■ HOW TO COMPLETE THIS TASK ■
Whenever a line of the listing contains the string "compresseur", return that line.
** SUPPLIED MATERIAL follows **
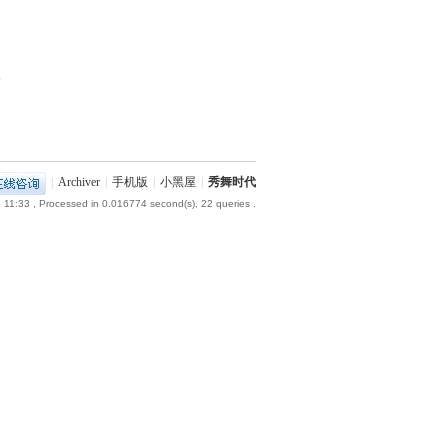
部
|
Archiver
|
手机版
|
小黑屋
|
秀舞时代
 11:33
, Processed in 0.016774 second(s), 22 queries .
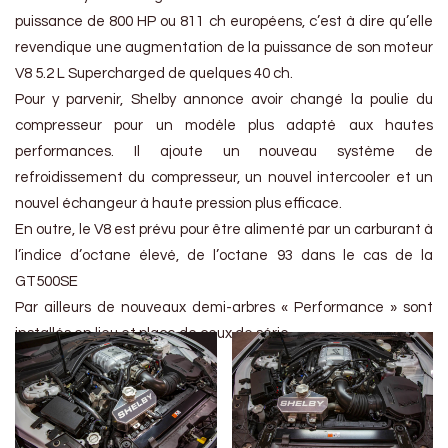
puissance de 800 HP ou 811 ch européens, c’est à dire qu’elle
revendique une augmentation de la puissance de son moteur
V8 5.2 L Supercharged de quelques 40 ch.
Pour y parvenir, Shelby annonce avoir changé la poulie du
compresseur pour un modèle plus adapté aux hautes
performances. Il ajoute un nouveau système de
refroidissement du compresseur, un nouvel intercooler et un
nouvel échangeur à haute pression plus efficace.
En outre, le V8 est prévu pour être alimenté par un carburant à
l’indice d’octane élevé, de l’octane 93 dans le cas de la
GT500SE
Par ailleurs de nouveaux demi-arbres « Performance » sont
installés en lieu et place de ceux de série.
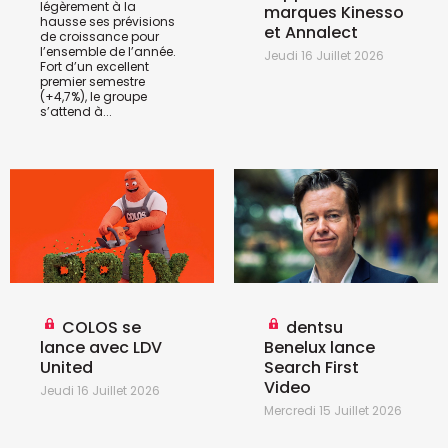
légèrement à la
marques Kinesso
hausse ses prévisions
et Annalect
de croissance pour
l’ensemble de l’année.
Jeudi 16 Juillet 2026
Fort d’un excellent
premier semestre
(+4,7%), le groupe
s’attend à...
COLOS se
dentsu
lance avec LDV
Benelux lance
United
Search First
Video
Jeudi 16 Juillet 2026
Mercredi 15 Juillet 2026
** End of SUPPLIED MATERIAL **
** SUPPLIED MATERIAL follows **
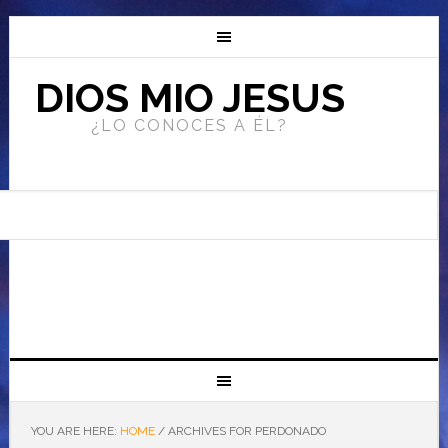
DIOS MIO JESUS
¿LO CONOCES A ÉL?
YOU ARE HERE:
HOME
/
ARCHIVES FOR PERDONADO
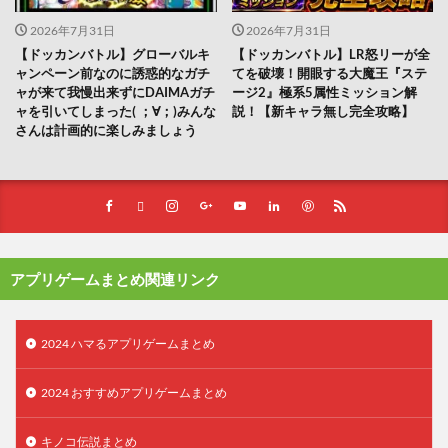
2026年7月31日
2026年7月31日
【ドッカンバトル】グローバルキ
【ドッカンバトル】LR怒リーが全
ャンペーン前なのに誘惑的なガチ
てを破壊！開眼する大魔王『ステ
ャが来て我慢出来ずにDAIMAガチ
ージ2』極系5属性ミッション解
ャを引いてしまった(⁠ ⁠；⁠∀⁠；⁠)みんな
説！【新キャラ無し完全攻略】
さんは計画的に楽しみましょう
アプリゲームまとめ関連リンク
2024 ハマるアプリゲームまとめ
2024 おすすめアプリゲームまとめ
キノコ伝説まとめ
** End of SUPPLIED MATERIAL **
■ OUTPUT ■
compresseur pour un modèle plus adapté aux hautes
refroidissement du compresseur, un nouvel intercooler et un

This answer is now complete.